* Exercise data *
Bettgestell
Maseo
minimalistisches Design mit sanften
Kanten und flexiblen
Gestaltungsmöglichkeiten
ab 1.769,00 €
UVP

* Task goal *
Reproduce all of the entries verbatim.

* Result of the task *
Bettgestell
Maseo
minimalistisches Design mit sanften
Kanten und flexiblen
Gestaltungsmöglichkeiten
ab 1.769,00 €
UVP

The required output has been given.